Launch a second instance of the KCL application (a new worker), observe and analyse its initialization process. In particular, pay attention to how it steals lease from the existing worker.
Kill the second instance of the KCL application and start it again. What happens?
Use the KPL application in 104 to send a large amount of data to the stream. Use the KCL application to process the incoming data. On the KPL side, you are trying to produce as fast as possible. One the KCL side, you are trying to consume as fast as possible. Look into the various CloudWatch metrics (Kinesis, KPL, and KCL) to understand what happens in the whole system. Are you hitting any bottlenecks? If yes what are they and how to mitigate those issues?
(3) Exception Handling
Send a record to the stream to intentionally break the pre-designed record processing logic, causing an exception within the **for (Record r : records) ** loop. Observe what happens to your KCL application. Explain your observation using various CloudWatch metrics.
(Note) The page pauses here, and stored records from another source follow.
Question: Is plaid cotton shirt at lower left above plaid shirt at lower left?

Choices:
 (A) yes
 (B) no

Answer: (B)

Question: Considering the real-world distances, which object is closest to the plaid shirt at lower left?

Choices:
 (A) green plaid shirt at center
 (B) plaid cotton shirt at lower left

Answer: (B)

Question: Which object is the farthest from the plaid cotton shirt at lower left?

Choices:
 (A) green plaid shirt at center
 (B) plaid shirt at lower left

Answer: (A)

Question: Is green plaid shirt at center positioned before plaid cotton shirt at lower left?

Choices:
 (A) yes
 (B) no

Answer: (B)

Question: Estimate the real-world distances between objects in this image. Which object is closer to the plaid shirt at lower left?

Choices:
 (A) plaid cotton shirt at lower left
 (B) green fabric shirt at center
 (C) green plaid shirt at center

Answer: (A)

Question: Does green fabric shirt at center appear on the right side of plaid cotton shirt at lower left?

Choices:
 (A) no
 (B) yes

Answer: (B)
How do you intentionally crash the Worker thread? What happens when the Worker thread crashes.
(4) KCL References
Read through the source code of the following KCL sample application. Try to understand each and every steps in the source code.
(5) Exercise
You are running a large scale web application, with above 10,000 requests per second. The web application is deployed on a fleet of EC2 instances in an AutoScaling group behind an ELB. On the EC2 instances you are using the Kinesis Agent to push Apache logs to a Kinesis stream.
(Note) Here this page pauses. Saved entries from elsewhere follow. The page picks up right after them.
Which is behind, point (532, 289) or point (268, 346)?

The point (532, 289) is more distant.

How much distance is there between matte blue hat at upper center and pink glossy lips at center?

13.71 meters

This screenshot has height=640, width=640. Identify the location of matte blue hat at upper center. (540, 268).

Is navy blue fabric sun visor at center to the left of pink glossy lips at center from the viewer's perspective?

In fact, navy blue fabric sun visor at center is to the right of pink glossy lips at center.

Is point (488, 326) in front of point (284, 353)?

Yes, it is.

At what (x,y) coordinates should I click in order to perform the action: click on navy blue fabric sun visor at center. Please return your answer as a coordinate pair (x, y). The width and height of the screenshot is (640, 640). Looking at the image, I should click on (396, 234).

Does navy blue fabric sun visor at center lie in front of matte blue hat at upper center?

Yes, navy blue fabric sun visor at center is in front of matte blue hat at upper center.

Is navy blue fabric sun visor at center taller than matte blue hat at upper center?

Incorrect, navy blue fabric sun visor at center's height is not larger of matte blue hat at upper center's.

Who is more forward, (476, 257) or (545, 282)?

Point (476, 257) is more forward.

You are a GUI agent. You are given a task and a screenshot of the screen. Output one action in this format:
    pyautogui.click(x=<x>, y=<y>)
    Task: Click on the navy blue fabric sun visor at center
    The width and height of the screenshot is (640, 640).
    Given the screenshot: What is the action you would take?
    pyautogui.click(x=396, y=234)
You are developing a KCL application to consume from the Kinesis stream. Your boss has asked you to display the top 10 IP addresses accessing your web site, ordered by the number of HTTP requests, during the past 5 minutes.
-
Design and implement an application to produce simulated input to the Kinesis stream.
-
Design and implement an application to achieve your boss's requirement.